Estamos en el período más incierto del comportamiento imperial 
norteamericano de toda su historia. Con Trump, Estados Unidos parece querer 
estar decidido a actuar de un momento a otro, sin cuidar las formas y sin 
consultar con los otros poderes con los que debería construir grados de 
gobernabilidad global, un camino boicoteado por Bush hijo en su primer 
mandato, sólo revertido parcialmente en su segunda presidencia e iniciado 
con más énfasis por Obama, pero que Trump está descartando peligrosamente. 

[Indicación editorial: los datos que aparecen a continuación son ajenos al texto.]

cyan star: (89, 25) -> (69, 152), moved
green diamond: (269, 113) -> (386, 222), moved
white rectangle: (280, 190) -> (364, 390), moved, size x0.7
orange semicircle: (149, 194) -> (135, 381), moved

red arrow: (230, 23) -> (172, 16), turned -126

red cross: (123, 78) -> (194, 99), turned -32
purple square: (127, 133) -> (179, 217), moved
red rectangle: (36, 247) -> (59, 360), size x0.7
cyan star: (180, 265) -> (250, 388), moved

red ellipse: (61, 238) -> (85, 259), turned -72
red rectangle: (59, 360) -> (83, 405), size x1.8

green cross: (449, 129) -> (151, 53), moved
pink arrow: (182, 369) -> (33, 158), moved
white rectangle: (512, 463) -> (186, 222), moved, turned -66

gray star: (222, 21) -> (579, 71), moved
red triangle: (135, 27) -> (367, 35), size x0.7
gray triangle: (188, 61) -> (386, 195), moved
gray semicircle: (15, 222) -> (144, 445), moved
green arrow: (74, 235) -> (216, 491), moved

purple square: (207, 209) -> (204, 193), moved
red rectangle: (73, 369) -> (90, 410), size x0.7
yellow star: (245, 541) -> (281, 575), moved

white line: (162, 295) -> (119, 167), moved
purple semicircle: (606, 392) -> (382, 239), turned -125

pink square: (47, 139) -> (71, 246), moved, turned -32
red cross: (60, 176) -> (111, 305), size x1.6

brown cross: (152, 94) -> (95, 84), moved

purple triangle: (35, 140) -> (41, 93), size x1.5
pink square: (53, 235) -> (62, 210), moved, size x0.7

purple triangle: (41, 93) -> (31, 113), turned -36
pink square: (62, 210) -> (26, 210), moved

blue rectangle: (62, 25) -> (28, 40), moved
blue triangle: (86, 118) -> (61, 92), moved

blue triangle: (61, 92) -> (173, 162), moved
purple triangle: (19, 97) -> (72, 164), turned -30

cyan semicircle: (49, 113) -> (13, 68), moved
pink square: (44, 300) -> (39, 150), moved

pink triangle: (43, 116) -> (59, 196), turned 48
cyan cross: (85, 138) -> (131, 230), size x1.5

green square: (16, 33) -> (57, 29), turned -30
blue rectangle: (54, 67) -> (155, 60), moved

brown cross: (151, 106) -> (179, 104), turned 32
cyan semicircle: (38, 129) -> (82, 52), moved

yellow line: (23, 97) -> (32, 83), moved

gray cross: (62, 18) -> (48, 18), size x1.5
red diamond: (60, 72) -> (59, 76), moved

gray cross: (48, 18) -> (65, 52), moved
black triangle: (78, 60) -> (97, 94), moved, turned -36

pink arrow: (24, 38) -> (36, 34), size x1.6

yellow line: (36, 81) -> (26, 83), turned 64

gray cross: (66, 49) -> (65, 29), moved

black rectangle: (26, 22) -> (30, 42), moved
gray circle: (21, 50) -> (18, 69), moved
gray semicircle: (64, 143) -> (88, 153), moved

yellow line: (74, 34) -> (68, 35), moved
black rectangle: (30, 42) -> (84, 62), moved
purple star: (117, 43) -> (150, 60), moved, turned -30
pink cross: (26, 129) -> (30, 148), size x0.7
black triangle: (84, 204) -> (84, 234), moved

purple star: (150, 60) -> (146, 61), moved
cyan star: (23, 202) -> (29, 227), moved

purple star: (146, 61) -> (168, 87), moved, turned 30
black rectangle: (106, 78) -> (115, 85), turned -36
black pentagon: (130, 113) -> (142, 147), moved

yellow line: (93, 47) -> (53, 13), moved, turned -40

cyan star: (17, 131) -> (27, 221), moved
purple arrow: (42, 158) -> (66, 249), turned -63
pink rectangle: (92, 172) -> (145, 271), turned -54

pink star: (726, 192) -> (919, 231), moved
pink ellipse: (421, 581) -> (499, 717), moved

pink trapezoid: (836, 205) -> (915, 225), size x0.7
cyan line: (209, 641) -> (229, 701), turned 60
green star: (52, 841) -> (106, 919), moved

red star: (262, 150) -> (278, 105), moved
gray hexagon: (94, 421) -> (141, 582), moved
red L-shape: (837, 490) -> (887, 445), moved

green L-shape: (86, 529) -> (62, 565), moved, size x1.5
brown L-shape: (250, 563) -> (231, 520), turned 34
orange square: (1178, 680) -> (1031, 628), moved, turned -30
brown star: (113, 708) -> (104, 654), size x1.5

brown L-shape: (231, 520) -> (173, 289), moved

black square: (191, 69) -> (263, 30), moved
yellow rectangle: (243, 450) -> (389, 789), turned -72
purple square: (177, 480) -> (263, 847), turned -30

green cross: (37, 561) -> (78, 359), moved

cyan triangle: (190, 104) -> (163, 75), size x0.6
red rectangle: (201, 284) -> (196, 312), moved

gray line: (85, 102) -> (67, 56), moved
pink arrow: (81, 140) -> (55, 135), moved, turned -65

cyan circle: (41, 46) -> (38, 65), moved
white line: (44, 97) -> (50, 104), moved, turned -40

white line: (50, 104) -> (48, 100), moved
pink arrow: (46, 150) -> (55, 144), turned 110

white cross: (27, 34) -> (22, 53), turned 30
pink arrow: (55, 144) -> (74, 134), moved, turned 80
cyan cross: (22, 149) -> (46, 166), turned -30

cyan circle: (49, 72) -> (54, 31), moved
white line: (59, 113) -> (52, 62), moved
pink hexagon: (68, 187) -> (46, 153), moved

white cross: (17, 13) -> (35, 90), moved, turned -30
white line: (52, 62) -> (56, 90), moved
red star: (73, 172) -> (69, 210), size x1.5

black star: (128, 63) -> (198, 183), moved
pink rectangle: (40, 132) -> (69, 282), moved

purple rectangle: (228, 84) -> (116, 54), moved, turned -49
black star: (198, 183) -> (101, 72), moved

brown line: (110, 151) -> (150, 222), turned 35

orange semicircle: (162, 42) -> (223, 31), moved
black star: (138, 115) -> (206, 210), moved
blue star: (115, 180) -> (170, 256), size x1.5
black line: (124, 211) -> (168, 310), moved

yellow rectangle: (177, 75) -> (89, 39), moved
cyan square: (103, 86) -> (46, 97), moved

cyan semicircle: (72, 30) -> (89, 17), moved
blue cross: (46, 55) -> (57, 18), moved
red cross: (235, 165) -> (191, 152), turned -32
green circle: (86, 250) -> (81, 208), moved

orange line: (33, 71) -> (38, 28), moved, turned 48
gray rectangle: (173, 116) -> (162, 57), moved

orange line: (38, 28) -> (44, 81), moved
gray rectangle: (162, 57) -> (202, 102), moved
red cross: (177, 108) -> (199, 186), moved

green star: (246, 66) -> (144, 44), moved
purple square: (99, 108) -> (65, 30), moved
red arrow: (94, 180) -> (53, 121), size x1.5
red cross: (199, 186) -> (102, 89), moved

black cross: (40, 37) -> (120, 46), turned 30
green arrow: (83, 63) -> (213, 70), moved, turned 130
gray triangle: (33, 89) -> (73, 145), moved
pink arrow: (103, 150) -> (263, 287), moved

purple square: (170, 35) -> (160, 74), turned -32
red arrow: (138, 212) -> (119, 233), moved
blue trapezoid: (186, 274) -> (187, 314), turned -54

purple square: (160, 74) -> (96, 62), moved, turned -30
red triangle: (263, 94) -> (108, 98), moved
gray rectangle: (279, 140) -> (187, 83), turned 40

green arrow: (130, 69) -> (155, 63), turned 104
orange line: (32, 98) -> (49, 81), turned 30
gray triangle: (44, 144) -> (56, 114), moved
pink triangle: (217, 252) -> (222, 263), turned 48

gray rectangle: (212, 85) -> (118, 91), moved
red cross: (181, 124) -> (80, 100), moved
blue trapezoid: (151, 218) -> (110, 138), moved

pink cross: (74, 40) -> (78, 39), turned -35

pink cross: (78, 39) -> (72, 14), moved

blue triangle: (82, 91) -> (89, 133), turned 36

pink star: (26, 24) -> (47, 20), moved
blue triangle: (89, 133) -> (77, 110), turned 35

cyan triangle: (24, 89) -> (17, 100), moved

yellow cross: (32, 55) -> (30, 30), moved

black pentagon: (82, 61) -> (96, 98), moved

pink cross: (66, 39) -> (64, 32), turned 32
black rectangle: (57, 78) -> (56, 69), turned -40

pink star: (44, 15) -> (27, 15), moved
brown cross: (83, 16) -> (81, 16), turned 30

Si Estados Unidos dilapida el escaso capital de credibilidad internacional aún 
disponible tras escasos eros 100 días de gestión republicana, el resto de las 
diplomacias del globo pueden perder todo sentido de la moderación, la regla 
número uno de la diplomacia, y la política internacional se acercará a una 
nueva “Paz Armada” como la que el mundo ya atravesó entre 1890 y 1914 o 
entre 1918 y 1945. La historia nos enseña que deberíamos evitar entre todos 
este tobogán hacia el precipicio: las dos Paces Armadas anteriores llevaron a a 
dos Guerras Mundiales. Hay que evitar que una tercera Paz Armada basada, 
como las anteriores, en diplomacias poco responsables y gestos bravucones 
como los recientemente protagonizados por Washington y Pyongyang nos 
embarquen en una Tercera Guerra de alcance planetario.